Fujitsu and RIKEN Claim 1st Place for MLPerf HPC Benchmark with Supercomputer Fugaku

Nov 18, 2021 10:34 JST

Source: Fujitsu Ltd

World's fastest performance for the number of deep learning models trained per time unit for CosmoFlow a key machine learning processing benchmark.

TOKYO, Nov 18, 2021 - (JCN Newswire) - Fujitsu and RIKEN today announced that the supercomputer Fugaku took the first place for the CosmoFlow training application benchmark (1), one of the key MLPerf HPC benchmarks for large-scale machine learning processing tasks requiring capabilities of a supercomputer. Fujitsu and RIKEN leveraged approximately half of Fugaku's resources (2) to achieve this result, demonstrating the world's fastest performance in this key benchmark.

MLPerf HPC measures how many deep learning models can be trained per time unit (throughput performance, 3). Software technology that further refines Fugaku's parallel processing performance has achieved a processing speed approximately 1.77 times faster than that of other systems, demonstrating the world's highest level of performance in the field of large-scale scientific and technological calculations using machine learning.

These results were announced as MLPerf HPC version 1.0 on November 17th (November 18th Japan time) at the SC21 High-Performance Computing Conference, which is currently being held as a hybrid event.

Fugaku Claims World's Highest Level of Performance in the Field of Large-scale Scientific and Technological Calculations Using Machine Learning

MLPerf HPC is a performance competition composed of three separate benchmark programs: CosmoFlow, which predicts cosmological parameters, one of the indicators used in the study of the evolution and structure of the universe, DeepCAM (4), which identifies abnormal weather phenomena, and Open Catalyst (5), which estimates how molecules react on the catalyst surface.

For CosmoFlow, Fujitsu and RIKEN used approximately half of the Fugaku system's entire computing resources to train multiple deep learning models to a certain degree of prediction accuracy and measured from the start time of the model that started the training to the end time of the model that completed the training last to evaluate throughput performance. To further enhance the parallel processing performance of Fugaku, Fujitsu and RIKEN applied technology to programs used on the system that reduce the mutual interference of communication between CPUs, which occurs when multiple learning models are processed in parallel, and also optimize the amount of data communication between CPU and storage. As a result, the system trained 637 deep learning models in 8 hours and 16 minutes, a rate of about 1.29 deep learning models per minute.

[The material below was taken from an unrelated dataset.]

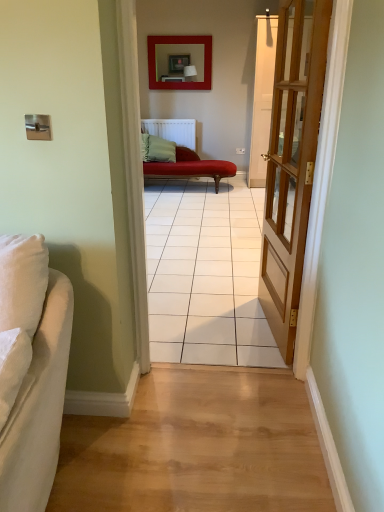 Image resolution: width=384 pixels, height=512 pixels. Identify the location of vacant area in front of light brown wooden door at right. (254, 371).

The measured value of Fugaku claimed first place amongst all the systems for the CosmoFlow training application benchmark category, demonstrating performance at rates approximately 1.77 times faster than other systems. This result revealed that Fugaku has the world's highest level of performance in the field of large-scale scientific and technological calculations using machine learning.

Going forward, Fujitsu and RIKEN will make software stacks such as libraries and AI frameworks available to the public that accelerate large-scale machine learning processing developed for this measurement. Widely sharing the knowledge of large-scale machine learning processing using supercomputers gained through this exercise will allow users to leverage world-leading systems for the analysis of simulation results, leading to potential new discoveries in astrophysics and other scientific and technological fields. These resources will also be applied to other large-scale machine learning calculations, such as natural language processing models used in machine translation services, to accelerate technological innovation and contribute to solving societal and scientific problems.

About MLPerf HPC

MLPerf HPC is a machine learning benchmark created in 2020 by MLCommons, a community that conducts machine learning benchmarks, to evaluate the system performance of a supercomputer for large-scale machine learning calculations, which take an enormous amount of time, to create a performance list of systems that execute machine learning applications. It is used for supercomputers around the world and is anticipated to become a new industry standard.
MLPerf HPC was designed to assess the performance of large-scale machine learning models requiring the use of supercomputers. Performance evaluation was carried out for 3 applications: CosmoFlow, DeepCAM, and Open Catalyst. In addition, a benchmark that measures the number of deep learning models trained per time unit has also been newly established.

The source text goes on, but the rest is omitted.